*** Opening of Material for the task ***
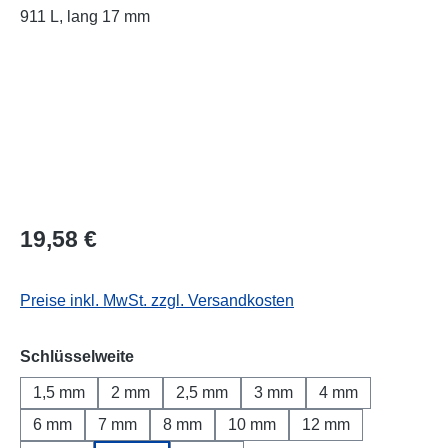
Regulärer Preis:
19,58 €
Preise inkl. MwSt. zzgl. Versandkosten
auswählen
Schlüsselweite
1,5 mm
2 mm
2,5 mm
3 mm
4 mm
6 mm
7 mm
8 mm
10 mm
12 mm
*** Close of Material for the task ***
| Activity |
Set all of the records down once more, letter for letter, with the images removed.

| Finished task |
Regulärer Preis:
19,58 €
Preise inkl. MwSt. zzgl. Versandkosten
auswählen
Schlüsselweite
1,5 mm
2 mm
2,5 mm
3 mm
4 mm
6 mm
7 mm
8 mm
10 mm
12 mm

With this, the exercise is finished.